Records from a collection
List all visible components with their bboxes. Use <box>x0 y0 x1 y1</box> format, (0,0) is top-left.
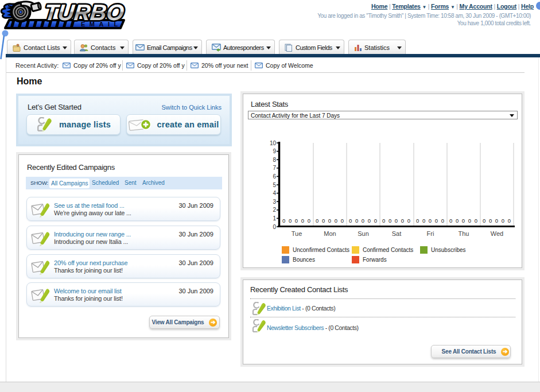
svg-text:7: 7 <box>273 165 276 171</box>
svg-text:Unconfirmed Contacts: Unconfirmed Contacts <box>293 247 349 253</box>
svg-text:Tue: Tue <box>291 230 302 237</box>
svg-text:0 0 0 0 0: 0 0 0 0 0 <box>416 218 444 224</box>
svg-text:Unsubscribes: Unsubscribes <box>431 247 466 253</box>
svg-text:0 0 0 0 0: 0 0 0 0 0 <box>282 218 310 224</box>
svg-text:Confirmed Contacts: Confirmed Contacts <box>363 247 413 253</box>
svg-text:0: 0 <box>273 224 276 230</box>
svg-text:10: 10 <box>269 140 276 146</box>
svg-text:Wed: Wed <box>490 230 503 237</box>
svg-text:Bounces: Bounces <box>293 257 315 263</box>
svg-text:0 0 0 0 0: 0 0 0 0 0 <box>449 218 477 224</box>
svg-text:Forwards: Forwards <box>363 257 387 263</box>
svg-text:Sat: Sat <box>391 230 401 237</box>
svg-text:Fri: Fri <box>426 230 434 237</box>
svg-text:0 0 0 0 0: 0 0 0 0 0 <box>382 218 410 224</box>
svg-text:Thu: Thu <box>458 230 469 237</box>
svg-text:1: 1 <box>273 215 276 222</box>
svg-text:2: 2 <box>273 207 276 213</box>
svg-text:8: 8 <box>273 157 276 163</box>
svg-text:Sun: Sun <box>358 230 369 237</box>
svg-text:0 0 0 0 0: 0 0 0 0 0 <box>349 218 377 224</box>
svg-text:5: 5 <box>273 182 276 188</box>
svg-text:0 0 0 0 0: 0 0 0 0 0 <box>483 218 511 224</box>
svg-text:4: 4 <box>273 190 276 196</box>
svg-text:Mon: Mon <box>324 230 336 237</box>
svg-text:6: 6 <box>273 173 276 180</box>
svg-text:9: 9 <box>273 148 276 154</box>
svg-text:TURBO: TURBO <box>43 0 125 24</box>
svg-text:0 0 0 0 0: 0 0 0 0 0 <box>316 218 344 224</box>
svg-text:3: 3 <box>273 199 276 205</box>
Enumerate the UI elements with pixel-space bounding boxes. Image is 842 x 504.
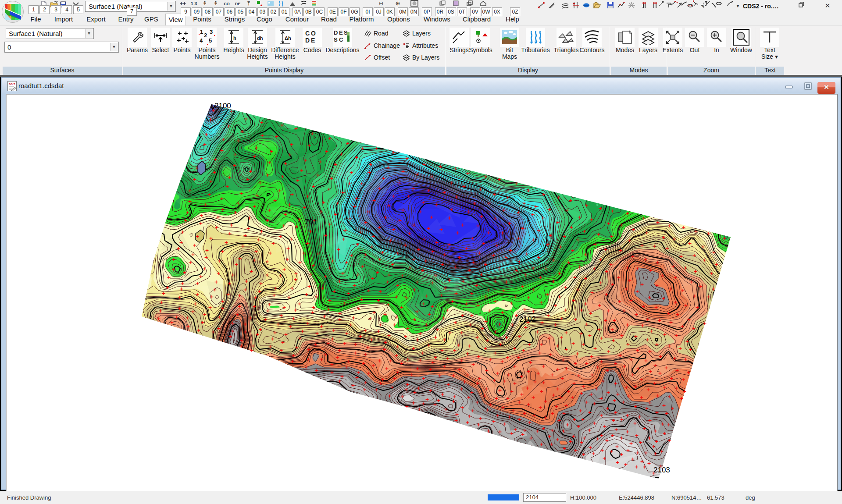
svg-text:E: E (339, 29, 343, 36)
svg-text:4: 4 (200, 37, 203, 44)
svg-text:C: C (305, 30, 310, 37)
svg-text:5: 5 (209, 37, 212, 44)
svg-text:S: S (344, 29, 348, 36)
svg-text:2102: 2102 (519, 315, 536, 323)
svg-text:Δh: Δh (285, 35, 291, 41)
svg-text:2103: 2103 (653, 466, 670, 474)
svg-text:3: 3 (210, 28, 213, 35)
svg-text:2: 2 (204, 32, 207, 39)
svg-text:S: S (334, 36, 338, 43)
svg-text:h: h (233, 35, 236, 41)
svg-text:C: C (339, 36, 343, 43)
svg-text:DO.T: DO.T (9, 83, 15, 85)
svg-text:E: E (311, 37, 315, 44)
svg-text:701: 701 (305, 218, 317, 226)
svg-text:dh: dh (257, 35, 263, 41)
svg-text:D: D (334, 29, 338, 36)
svg-text:D: D (305, 37, 310, 44)
svg-text:2100: 2100 (214, 102, 231, 110)
svg-text:O: O (311, 30, 316, 37)
svg-text:1: 1 (200, 28, 203, 35)
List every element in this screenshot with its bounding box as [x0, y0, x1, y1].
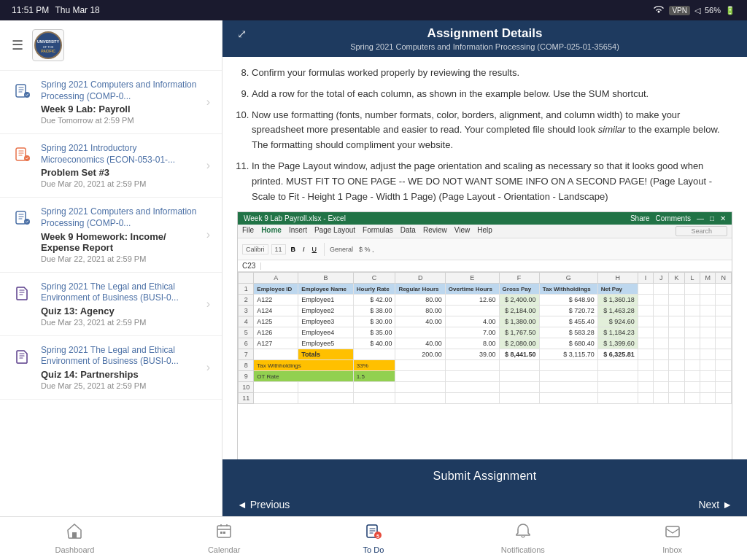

◆ Activity
Only an exact copy of the records counts as an answer. Leave out the images.

◆ Output of the exercise
List all visible components with their bboxes. Use <box>x0 y0 x1 y1</box> format, (0,0) is top-left.
svg-text:7: 7 <box>273 165 276 171</box>
svg-text:Unconfirmed Contacts: Unconfirmed Contacts <box>293 247 349 253</box>
svg-text:Tue: Tue <box>291 230 302 237</box>
svg-text:0 0 0 0 0: 0 0 0 0 0 <box>416 218 444 224</box>
svg-text:Unsubscribes: Unsubscribes <box>431 247 466 253</box>
svg-text:0 0 0 0 0: 0 0 0 0 0 <box>282 218 310 224</box>
svg-text:Confirmed Contacts: Confirmed Contacts <box>363 247 413 253</box>
svg-text:0: 0 <box>273 224 276 230</box>
svg-text:10: 10 <box>269 140 276 146</box>
svg-text:Wed: Wed <box>490 230 503 237</box>
svg-text:Bounces: Bounces <box>293 257 315 263</box>
svg-text:0 0 0 0 0: 0 0 0 0 0 <box>449 218 477 224</box>
svg-text:Forwards: Forwards <box>363 257 387 263</box>
svg-text:Sat: Sat <box>391 230 401 237</box>
svg-text:Fri: Fri <box>426 230 434 237</box>
svg-text:0 0 0 0 0: 0 0 0 0 0 <box>382 218 410 224</box>
svg-text:Thu: Thu <box>458 230 469 237</box>
svg-text:1: 1 <box>273 215 276 222</box>
svg-text:2: 2 <box>273 207 276 213</box>
svg-text:8: 8 <box>273 157 276 163</box>
svg-text:Sun: Sun <box>358 230 369 237</box>
svg-text:0 0 0 0 0: 0 0 0 0 0 <box>349 218 377 224</box>
svg-text:5: 5 <box>273 182 276 188</box>
svg-text:0 0 0 0 0: 0 0 0 0 0 <box>483 218 511 224</box>
svg-text:4: 4 <box>273 190 276 196</box>
svg-text:Mon: Mon <box>324 230 336 237</box>
svg-text:6: 6 <box>273 173 276 180</box>
svg-text:9: 9 <box>273 148 276 154</box>
svg-text:TURBO: TURBO <box>43 0 125 24</box>
svg-text:0 0 0 0 0: 0 0 0 0 0 <box>316 218 344 224</box>
svg-text:3: 3 <box>273 199 276 205</box>
Enumerate the UI elements with pixel-space bounding boxes. Image is 842 x 504.
svg-text:E: E (339, 29, 343, 36)
svg-text:4: 4 (200, 37, 203, 44)
svg-text:C: C (305, 30, 310, 37)
svg-text:5: 5 (209, 37, 212, 44)
svg-text:S: S (344, 29, 348, 36)
svg-text:2102: 2102 (519, 315, 536, 323)
svg-text:Δh: Δh (285, 35, 291, 41)
svg-text:2103: 2103 (653, 466, 670, 474)
svg-text:3: 3 (210, 28, 213, 35)
svg-text:2: 2 (204, 32, 207, 39)
svg-text:S: S (334, 36, 338, 43)
svg-text:h: h (233, 35, 236, 41)
svg-text:C: C (339, 36, 343, 43)
svg-text:DO.T: DO.T (9, 83, 15, 85)
svg-text:E: E (311, 37, 315, 44)
svg-text:701: 701 (305, 218, 317, 226)
svg-text:dh: dh (257, 35, 263, 41)
svg-text:D: D (334, 29, 338, 36)
svg-text:D: D (305, 37, 310, 44)
svg-text:2100: 2100 (214, 102, 231, 110)
svg-text:O: O (311, 30, 316, 37)
svg-text:1: 1 (200, 28, 203, 35)
List every element in this screenshot with its bounding box as [x0, y0, x1, y1].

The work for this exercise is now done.